In time, Ali sees Seegrid's vision-guided solutions adapted for various industries, including defense and medicine. "This technology could be the right path to so many things," she says. But with the excitement of artificial intelligence and the arrival of "thinking" robots come concerns about what happens when mechanical workers replace real people on the job.

"Lots of people wonder about this. That's why industrial engineers, who try to minimize costs, are the most hated," Ali says, laughing. While she doesn't deny that robots can lead to a reduced workforce, she says the emphasis is not on eliminating workers but reassigning resources. If robots can handle the monotonous, time-consuming, and dangerous jobs, companies can allow employees to focus on other, highervalue tasks. "We're not about replacing people, but at the end of the day, what is your goal?" Ali asks. "To be the most productive using minimal costs."

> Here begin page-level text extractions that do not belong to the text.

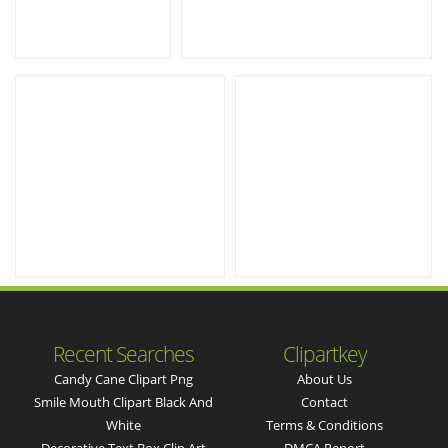
Recent Searches
Clipartkey
Candy Cane Clipart Png
About Us
Smile Mouth Clipart Black And
Contact
White
Terms & Conditions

Seegrid is the magnum opus of co-founder Hans Moravec, the company's chief scientist and an adjunct robotics professor at CMU. The Austrian-born Moravec is known as a visionary in the field of artificial intelligence, and his books include Mind Children: The Future of Robot and Human Intelligence and Robot: Mere Machine to Transcendent Mind. In "Rise of the Robots," a 2008 essay he wrote for Scientific American, Moravec predicted that by 2040, robotics will introduce "a freely moving machine with the intellectual capabilities of a human being." These human-like automatons, according to Moravec, will have a conscience and be capable of reasoning.

Ali isn't looking into any crystal balls. She takes one day at a time, loves her job, and has great admiration for Moravec. "He's why Seegrid is here," she says.